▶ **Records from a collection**
################

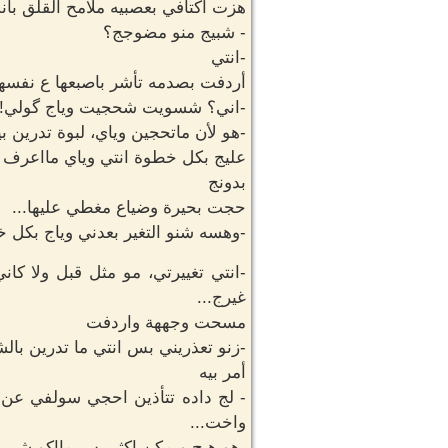
هزت اكتافي بعصبيه ملامح القلق با
- شبيج منو مضوجج؟
-انتي
أردفت بصدمه تأشر باصبعها ع نفسها
-اني؟ شسويت شحجيت وياج گولي!
-هو لأن ماتحجين وياي، لبوة تدرين بي
عليج بكل خطوة انتي وياي مااعرف
بدونج
حجت بحيرة وضياع مغطي عليها...
-وهسه شنو التغير بعدني وياج بكل 
-انتي تغييرتي، مو مثل قبل ولا ك
غيرج...
مسحت وجههة واردفت
-زنو تعذريني بس انتي ما تدرين بال
أمر بيه
- لج داده تتأذين احجي سولفي عن ا
واخت...
-هو هيج ويمكن اكثر بس مااكو شي 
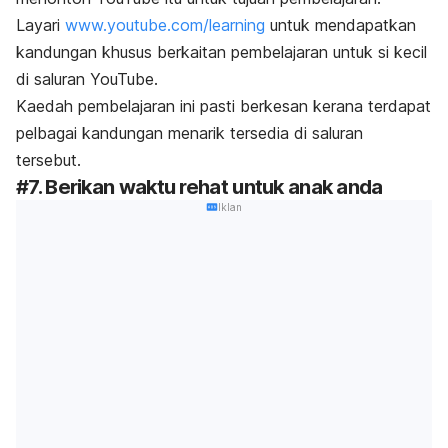
Layari
www.youtube.com/learning
untuk mendapatkan
kandungan khusus berkaitan pembelajaran untuk si kecil
di saluran YouTube.
Kaedah pembelajaran ini pasti berkesan kerana terdapat
pelbagai kandungan menarik tersedia di saluran
tersebut.
#7. Berikan waktu rehat untuk anak anda
Iklan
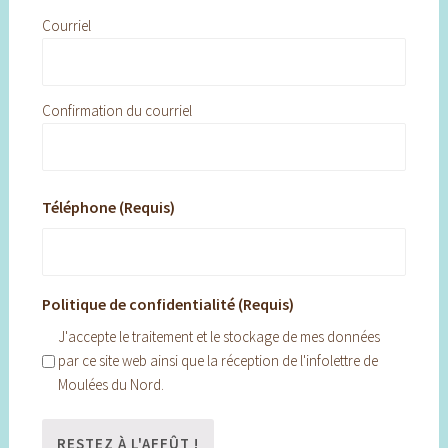
Courriel
Confirmation du courriel
Téléphone (Requis)
Politique de confidentialité (Requis)
J'accepte le traitement et le stockage de mes données
par ce site web ainsi que la réception de l'infolettre de
Moulées du Nord.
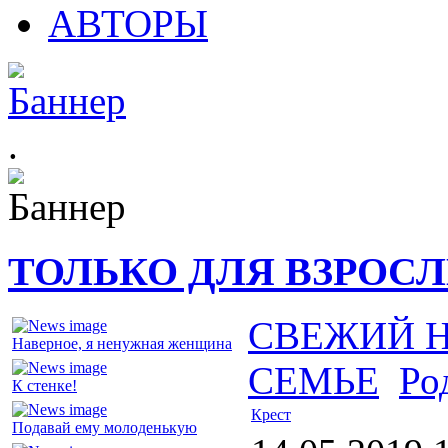
АВТОРЫ
.
ТОЛЬКО ДЛЯ ВЗРОС
СВЕЖИЙ 
Наверное, я ненужная женщина
СЕМЬЕ
Ро
К стенке!
Крест
Подавай ему молоденькую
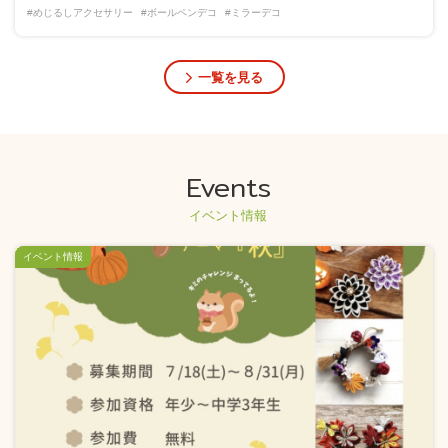
#めじるしアクセサリー
#ボールペンデコ
#ミラーデコ
一覧を見る
Events
イベント情報
イベント情報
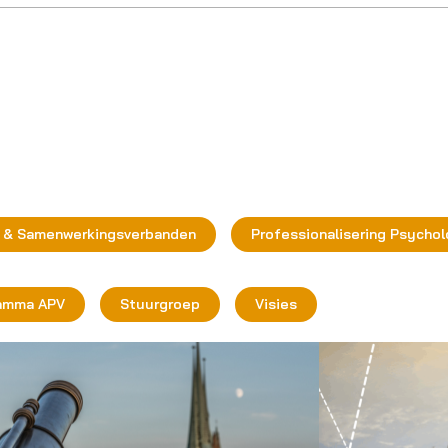
 & Samenwerkingsverbanden
Professionalisering Psychol
amma APV
Stuurgroep
Visies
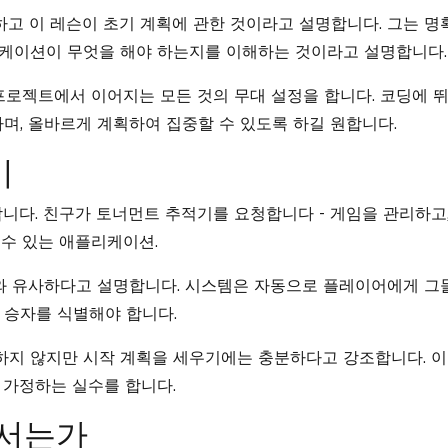
하고 이 레슨이 초기 계획에 관한 것이라고 설명합니다. 그는 명
케이션이 무엇을 해야 하는지를 이해하는 것이라고 설명합니다.
프로젝트에서 이어지는 모든 것의 무대 설정을 합니다. 코딩에 
며, 올바르게 계획하여 집중할 수 있도록 하길 원합니다.
기
합니다. 친구가 토너먼트 추적기를 요청합니다 - 게임을 관리하고
수 있는 애플리케이션.
너먼트와 유사하다고 설명합니다. 시스템은 자동으로 플레이어에게 그
 승자를 식별해야 합니다.
지 않지만 시작 계획을 세우기에는 충분하다고 강조합니다. 이
 가정하는 실수를 합니다.
앞서는가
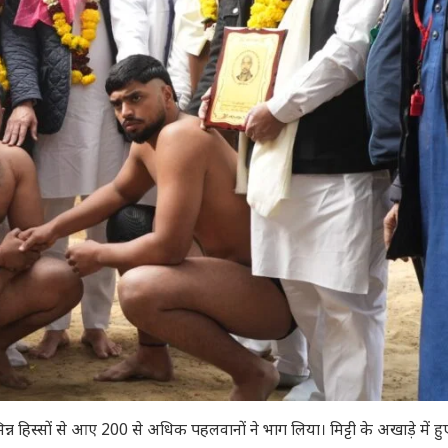
 हिस्सों से आए 200 से अधिक पहलवानों ने भाग लिया। मिट्टी के अखाड़े में हु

################

▶ **What this task involves**
Would you copy out, exactly and with no pictures, only the lines above from the one that contains "-وهسه شنو التغير بعدني وياج بكل" through the one that contains "untuk mendapatkan"?

▶ **Response to the task**
-وهسه شنو التغير بعدني وياج بكل 
-انتي تغييرتي، مو مثل قبل ولا ك
غيرج...
مسحت وجههة واردفت
-زنو تعذريني بس انتي ما تدرين بال
أمر بيه
- لج داده تتأذين احجي سولفي عن ا
واخت...
-هو هيج ويمكن اكثر بس مااكو شي 
Layari
www.youtube.com/learning
untuk mendapatkan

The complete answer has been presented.